Kth largest element in a max-heap

2019-02-03 09:07发布

问题:

I'm trying to come up with something to solve the following:

Given a max-heap represented as an array, return the kth largest element without modifying the heap. I was asked to do it in linear time, but was told it can be done in log time.

I thought of a solution:

Use a second max-heap and fill it with k or k+1 values into it (breadth first traversal into the original one) then pop k elements and get the desired one. I suppose this should be O(N+logN) = O(N)

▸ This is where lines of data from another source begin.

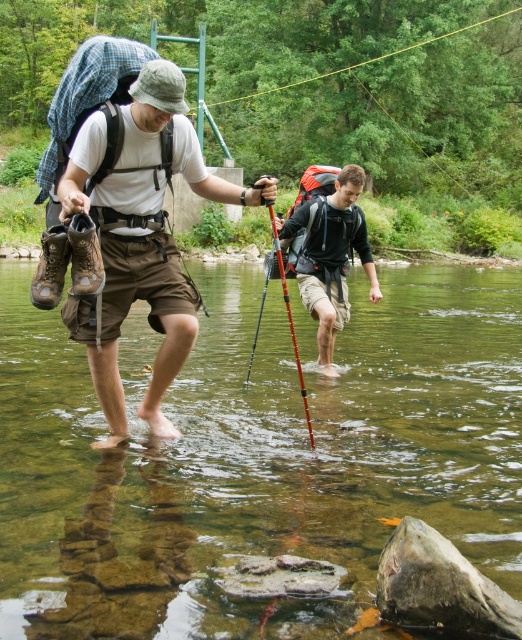 You are a hiker planning to cross the shallow river. You see the clear water at center and the matte brown shorts at center. How far apart are these two items?

The clear water at center is 10.85 feet away from the matte brown shorts at center.

You are a hiker trying to cross the river. You have a matte brown shorts at center and a red plastic pole at center. Which item is closer to the river surface?

The matte brown shorts at center is located below the red plastic pole at center, so the red plastic pole at center is closer to the river surface. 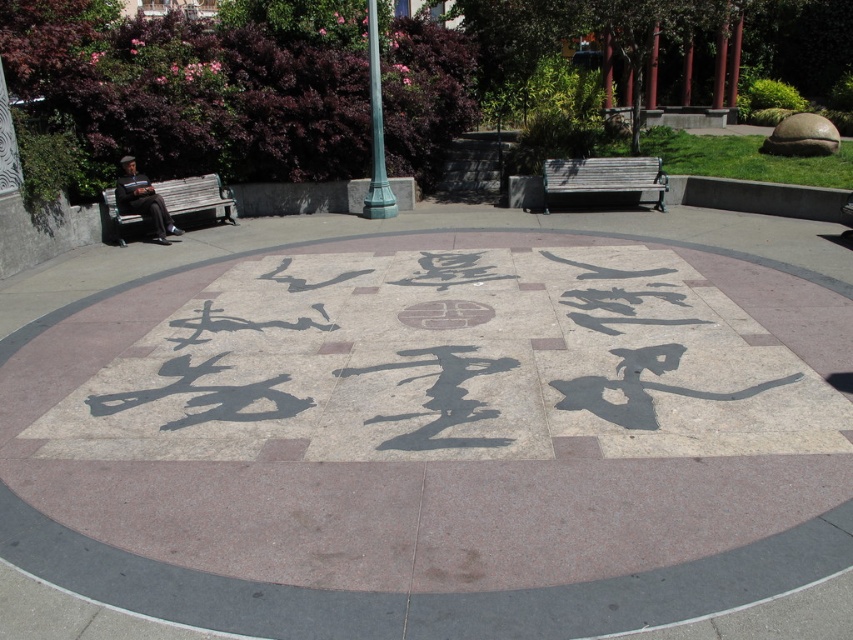 Question: Which object is closer to the camera taking this photo?

Choices:
 (A) wooden park bench at center
 (B) wooden bench at left

Answer: (B)

Question: Can you confirm if wooden bench at left is positioned above black stone circle at center?

Choices:
 (A) no
 (B) yes

Answer: (B)

Question: Is wooden park bench at center to the right of black stone circle at center from the viewer's perspective?

Choices:
 (A) yes
 (B) no

Answer: (A)

Question: Which of the following is the farthest from the observer?

Choices:
 (A) black stone circle at center
 (B) wooden bench at left
 (C) wooden park bench at center

Answer: (C)

Question: Which of the following is the farthest from the observer?

Choices:
 (A) (187, 192)
 (B) (656, 202)

Answer: (B)

Question: Is wooden park bench at center wider than wooden bench at left?

Choices:
 (A) yes
 (B) no

Answer: (A) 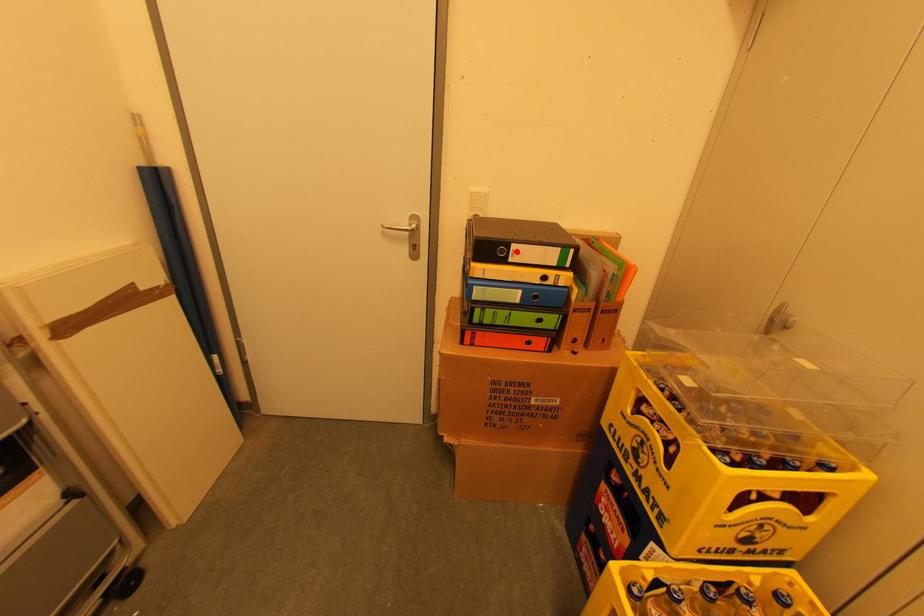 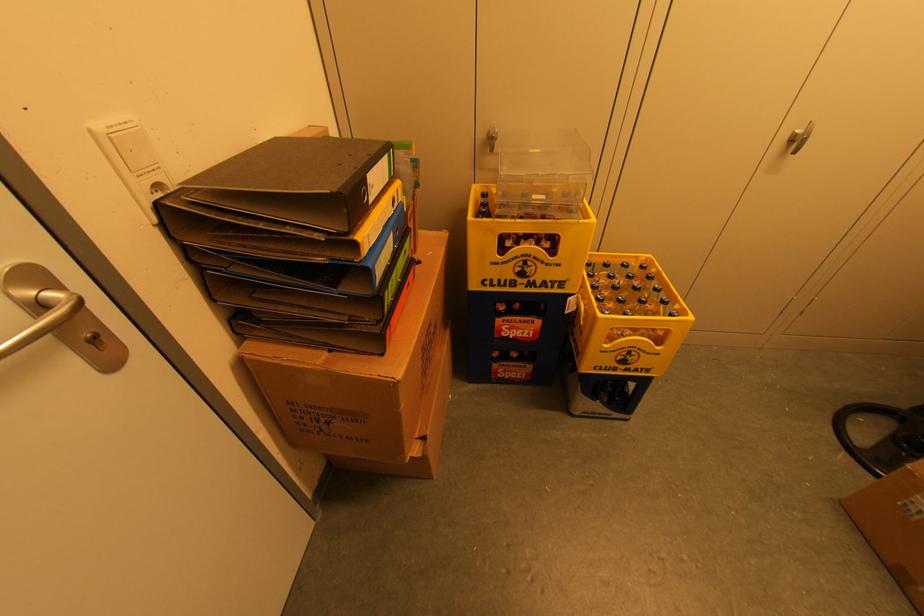 In the second image, find the point that corresponds to the highlighted location in the first image.

(371, 185) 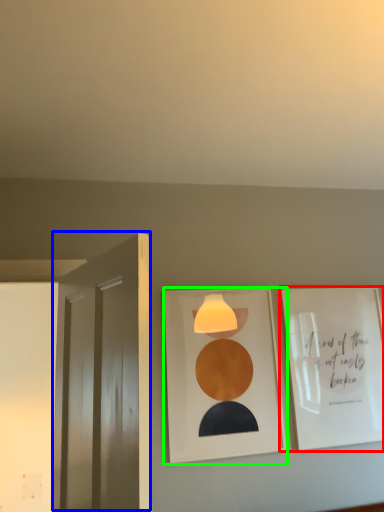 Question: Which object is positioned farthest from picture frame (highlighted by a red box)? Select from door (highlighted by a blue box) and picture frame (highlighted by a green box).

Choices:
 (A) door
 (B) picture frame

Answer: (A) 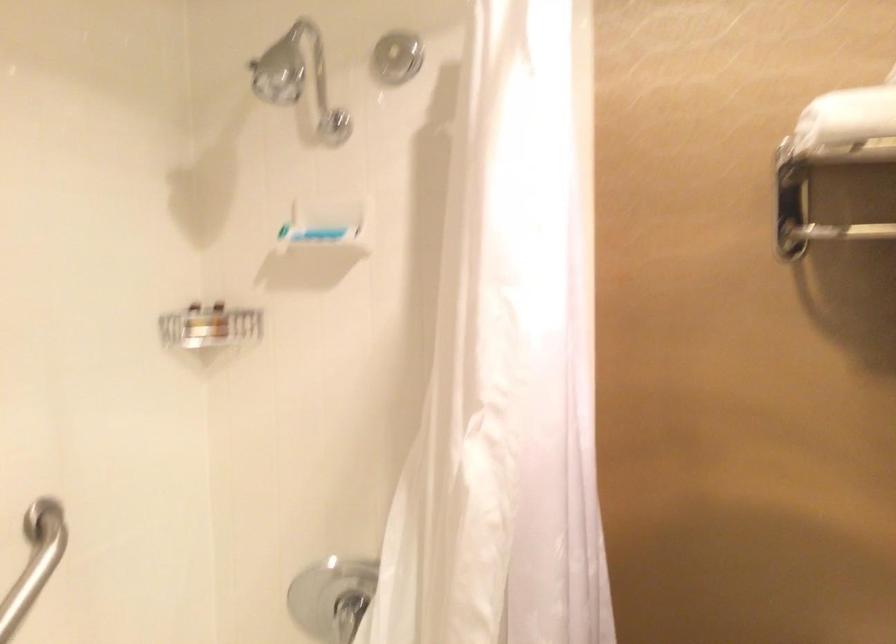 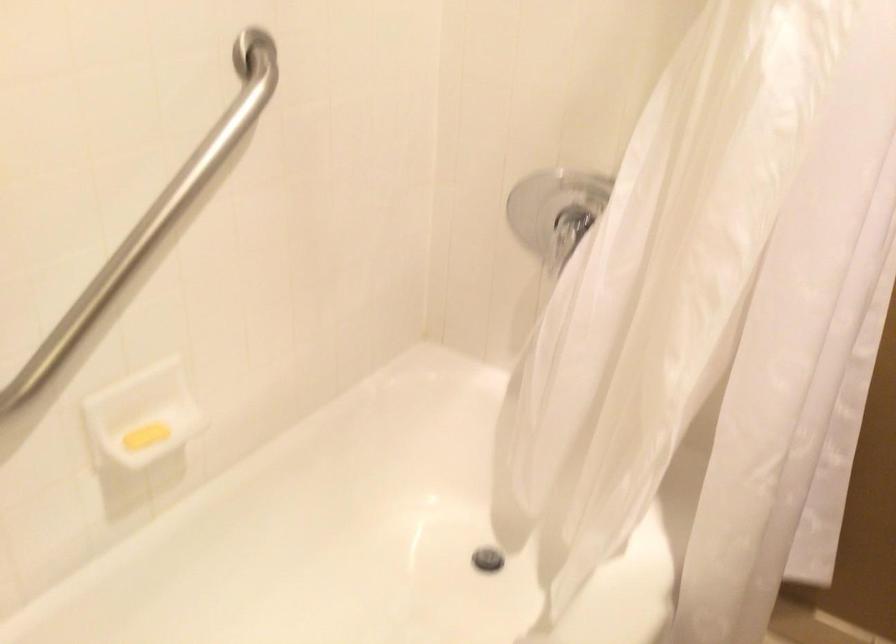 How did the camera likely rotate?

The camera's rotation is toward left-down. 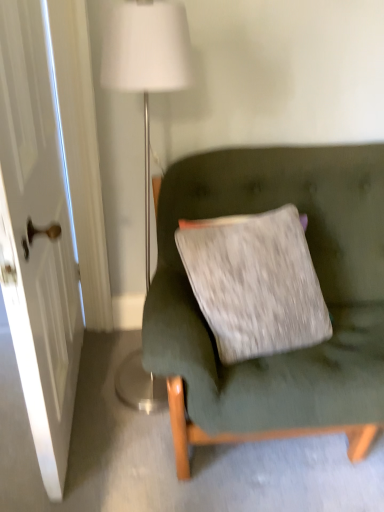 Question: Are velvet green couch at center and white glossy door at left beside each other?

Choices:
 (A) yes
 (B) no

Answer: (B)

Question: Can you confirm if velvet green couch at center is shorter than white glossy door at left?

Choices:
 (A) no
 (B) yes

Answer: (B)

Question: Can you confirm if velvet green couch at center is thinner than white glossy door at left?

Choices:
 (A) yes
 (B) no

Answer: (B)

Question: Are velvet green couch at center and white glossy door at left far apart?

Choices:
 (A) no
 (B) yes

Answer: (A)

Question: Is velvet green couch at center further to camera compared to white glossy door at left?

Choices:
 (A) no
 (B) yes

Answer: (B)

Question: Does velvet green couch at center turn towards white glossy door at left?

Choices:
 (A) yes
 (B) no

Answer: (B)

Question: Does white glossy door at left have a lesser height compared to white fabric lampshade at upper center?

Choices:
 (A) no
 (B) yes

Answer: (A)

Question: Is white glossy door at left at the left side of white fabric lampshade at upper center?

Choices:
 (A) no
 (B) yes

Answer: (B)

Question: Is white fabric lampshade at upper center at the back of white glossy door at left?

Choices:
 (A) yes
 (B) no

Answer: (A)

Question: From a real-world perspective, is white glossy door at left located beneath white fabric lampshade at upper center?

Choices:
 (A) yes
 (B) no

Answer: (B)

Question: Does white glossy door at left come in front of white fabric lampshade at upper center?

Choices:
 (A) yes
 (B) no

Answer: (A)

Question: From the image's perspective, is white glossy door at left located beneath white fabric lampshade at upper center?

Choices:
 (A) yes
 (B) no

Answer: (A)

Question: Is velvet green couch at center facing away from white fabric lampshade at upper center?

Choices:
 (A) yes
 (B) no

Answer: (B) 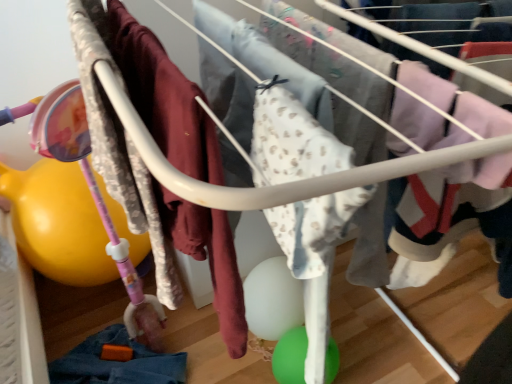 What do you see at coordinates (290, 356) in the screenshot? Image resolution: width=512 pixels, height=384 pixels. I see `green rubber balloon at lower center` at bounding box center [290, 356].

Identify the location of green rubber balloon at lower center. (290, 356).

The width and height of the screenshot is (512, 384). In order to click on green rubber balloon at lower center in this screenshot , I will do `click(290, 356)`. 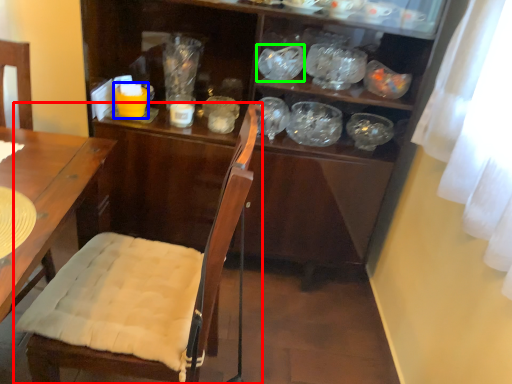 Question: Which object is positioned closest to chair (highlighted by a red box)? Select from tableware (highlighted by a blue box) and tableware (highlighted by a green box).

Choices:
 (A) tableware
 (B) tableware

Answer: (A) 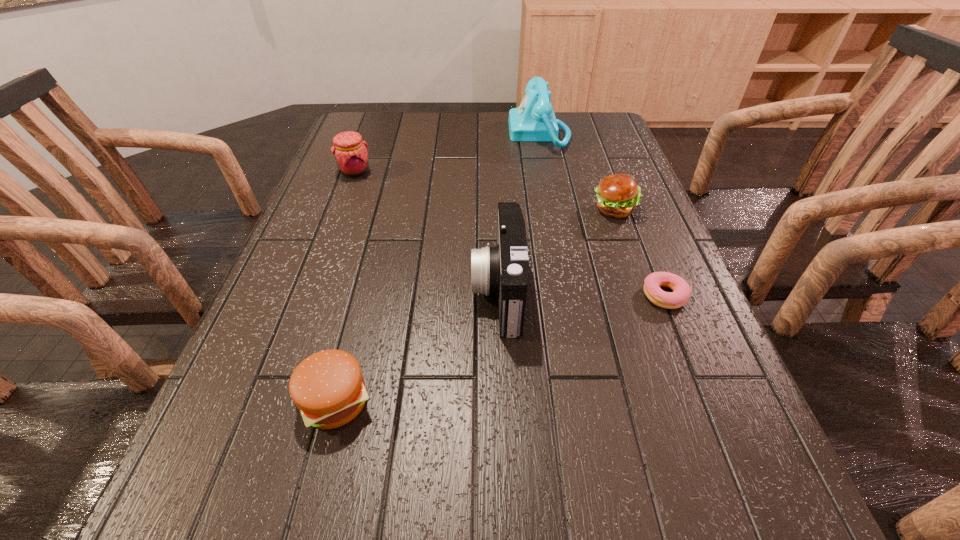 This screenshot has width=960, height=540. In order to click on jam at the left edge in this screenshot , I will do `click(350, 151)`.

Where is `hamburger situated at the left edge`? hamburger situated at the left edge is located at coordinates (328, 388).

This screenshot has height=540, width=960. In order to click on telephone that is at the right edge in this screenshot , I will do `click(534, 120)`.

Identify the location of hamburger present at the right edge. Image resolution: width=960 pixels, height=540 pixels. (617, 195).

Locate an element on the screen. The width and height of the screenshot is (960, 540). doughnut at the right edge is located at coordinates (681, 292).

Locate an element on the screen. Image resolution: width=960 pixels, height=540 pixels. object present at the far right corner is located at coordinates (534, 120).

You are a GUI agent. You are given a task and a screenshot of the screen. Output one action in this format:
    pyautogui.click(x=<x>, y=<y>)
    Task: Click on the free space at the far edge
    
    Given the screenshot: What is the action you would take?
    tap(396, 127)

I want to click on vacant region at the left edge of the desktop, so click(x=235, y=425).

Image resolution: width=960 pixels, height=540 pixels. Find the location of `free spot at the right edge of the desktop`. free spot at the right edge of the desktop is located at coordinates (641, 207).

You are a GUI agent. You are given a task and a screenshot of the screen. Output one action in this format:
    pyautogui.click(x=<x>, y=<y>)
    Task: Click on the vacant region at the far right corner of the desktop
    The height and width of the screenshot is (540, 960).
    Given the screenshot: What is the action you would take?
    pyautogui.click(x=565, y=119) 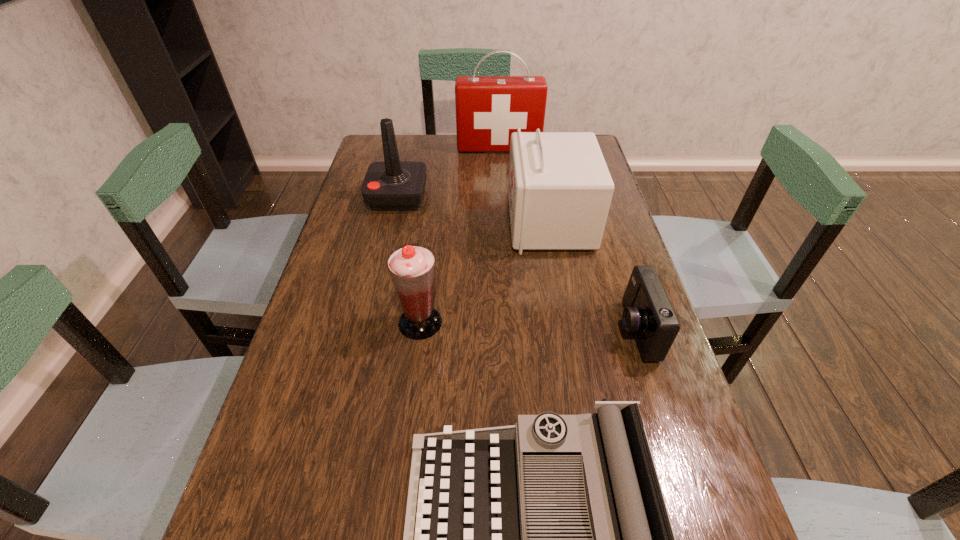 Where is `vacant space situated 0.290m on the back of the joystick`? The height and width of the screenshot is (540, 960). vacant space situated 0.290m on the back of the joystick is located at coordinates (411, 138).

Where is `free spot located on the left of the smoothie`? free spot located on the left of the smoothie is located at coordinates (313, 322).

Find the location of a particular element. Image resolution: width=960 pixels, height=540 pixels. vacant space located 0.120m on the front-facing side of the camera is located at coordinates (564, 330).

The image size is (960, 540). In order to click on vacant space located on the front-facing side of the camera in this screenshot , I will do `click(530, 330)`.

Locate an element on the screen. free space located on the front-facing side of the camera is located at coordinates (556, 330).

The image size is (960, 540). In order to click on object present at the far edge in this screenshot , I will do `click(489, 109)`.

Locate an element on the screen. This screenshot has height=540, width=960. object that is positioned at the left edge is located at coordinates (391, 185).

Identify the location of the first-aid kit that is at the right edge. The height and width of the screenshot is (540, 960). (559, 189).

Where is `camera situated at the right edge`? The height and width of the screenshot is (540, 960). camera situated at the right edge is located at coordinates (648, 313).

This screenshot has width=960, height=540. In the image, there is a desktop. In order to click on vacant space at the far edge in this screenshot , I will do `click(495, 160)`. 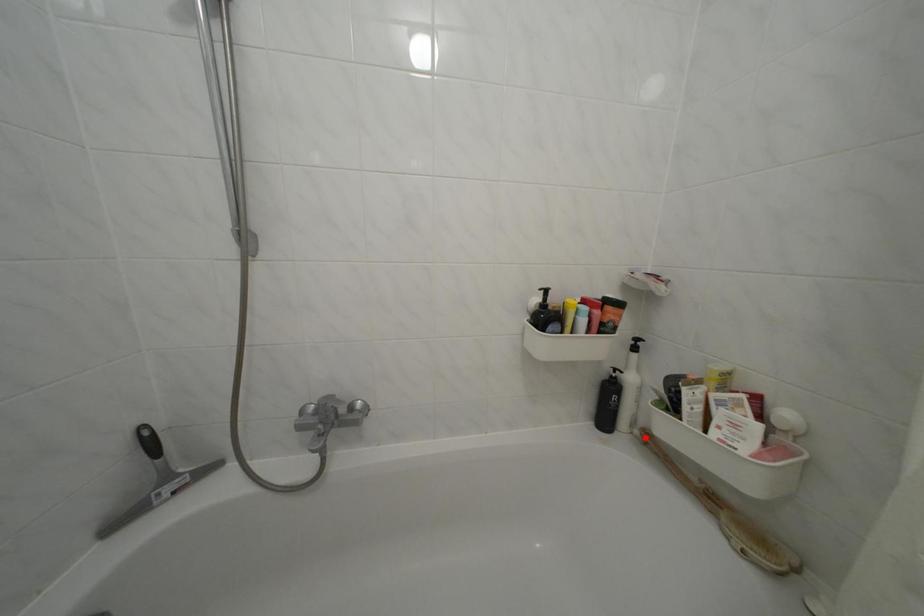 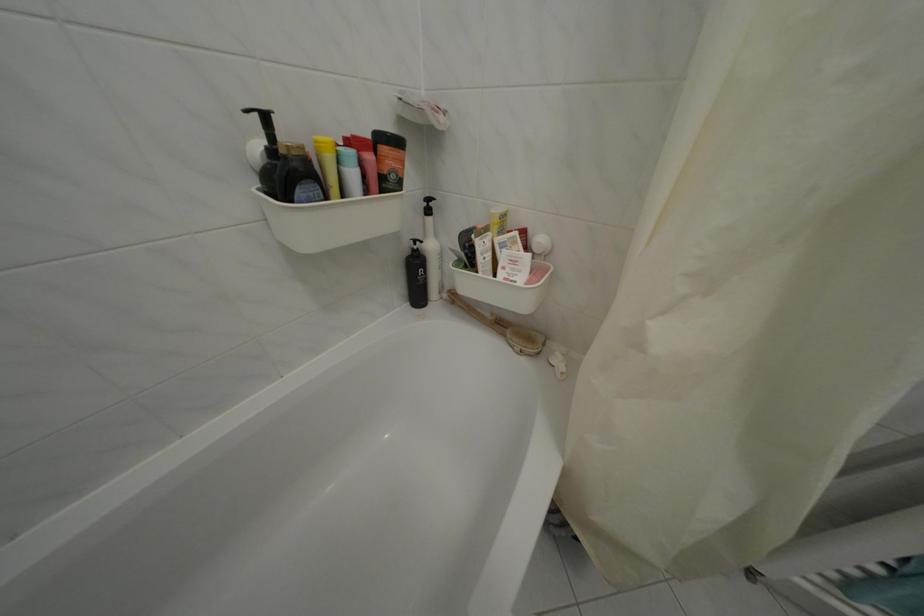 The point at the highlighted location is marked in the first image. Where is the corresponding point in the second image?

(454, 302) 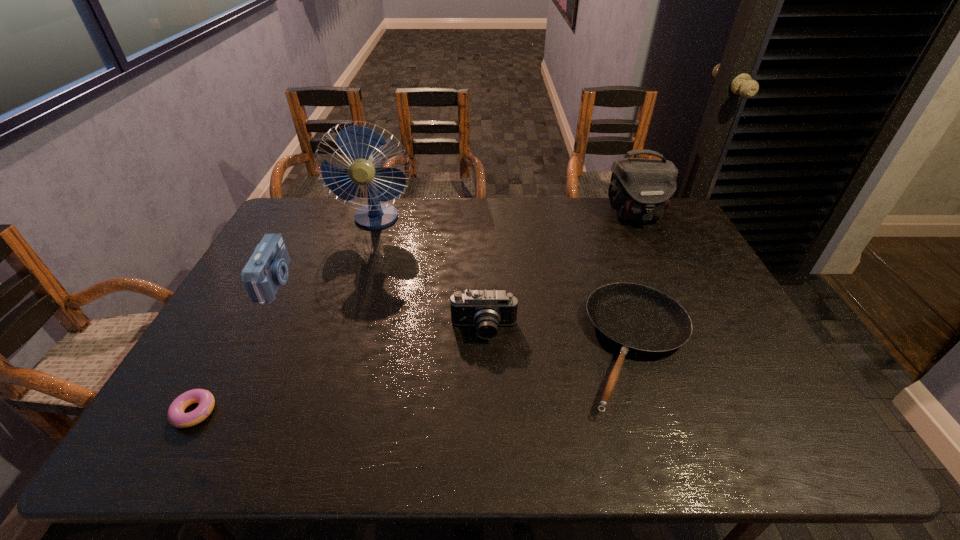 Identify which object is located as the third nearest to the nearer camera. Please provide its 2D coordinates. Your answer should be formatted as a tuple, i.e. [(x, y)], where the tuple contains the x and y coordinates of a point satisfying the conditions above.

[(267, 269)]

Find the location of a particular element. This screenshot has width=960, height=540. vacant space that satisfies the following two spatial constraints: 1. at the front of the tallest object where the blades are visible; 2. on the right side of the frying pan is located at coordinates (335, 348). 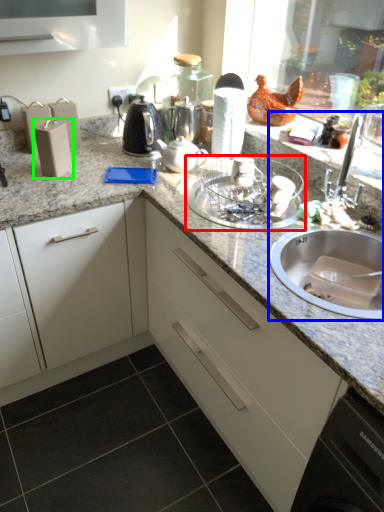 Question: Which object is the closest to the glass bowl (highlighted by a red box)? Choose among these: sink (highlighted by a blue box) or appliance (highlighted by a green box).

Choices:
 (A) sink
 (B) appliance

Answer: (A)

Is there a better solution, perhaps in O(logN) time?

回答1:

The max-heap can have many ways, a better case is a complete sorted array, and in other extremely case, the heap can have a total asymmetric structure.

Here can see this:

In the first case, the kth lagest element is in the kth position, you can compute in O(1) with a array representation of heap. But, in generally, you'll need to check between (k, 2k) elements, and sort them (or partial sort with another heap). As far as I know, it's O(K·log(k))

And the algorithm:

Input:
    Integer kth <- 8
    Heap heap <- {19,18,10,17,14,9,4,16,15,13,12}

BEGIN
    Heap positionHeap <- Heap with comparation: ((n0,n1)->compare(heap[n1], heap[n0]))

    Integer childPosition
    Integer candidatePosition <- 0
    Integer count <- 0
    positionHeap.push(candidate)
    WHILE (count < kth) DO
        candidatePosition <- positionHeap.pop();
        childPosition <- candidatePosition * 2 + 1
        IF (childPosition < size(heap)) THEN
            positionHeap.push(childPosition)
            childPosition <- childPosition + 1
            IF (childPosition < size(heap)) THEN
                positionHeap.push(childPosition)
            END-IF
        END-IF
        count <- count + 1
    END-WHILE
    print heap[candidate]
END-BEGIN

EDITED

I found "Optimal Algorithm of Selection in a min-heap" by Frederickson here: ftp://paranoidbits.com/ebooks/An%20Optimal%20Algorithm%20for%20Selection%20in%20a%20Min-Heap.pdf



回答2:

No, there's no O(log n)-time algorithm, by a simple cell probe lower bound. Suppose that k is a power of two (without loss of generality) and that the heap looks like (min-heap incoming because it's easier to label, but there's no real difference)

      1
   2     3
  4 5   6 7
.............
permutation of [k, 2k).

In the worst case, we have to read the entire permutation, because there are no order relations imposed by the heap, and as long as k is not found, it could be in any location not yet examined. This takes time Omega(k), matching the (complicated!) algorithm posted by templatetypedef.



回答3:

To the best of my knowledge, there's no easy algorithm for solving this problem. The best algorithm I know of is due to Frederickson and it isn't easy. You can check out the paper here, but it might be behind a paywall. It runs in time O(k) and this is claimed to be the best possible time, so I suspect that a log-time solution doesn't exist.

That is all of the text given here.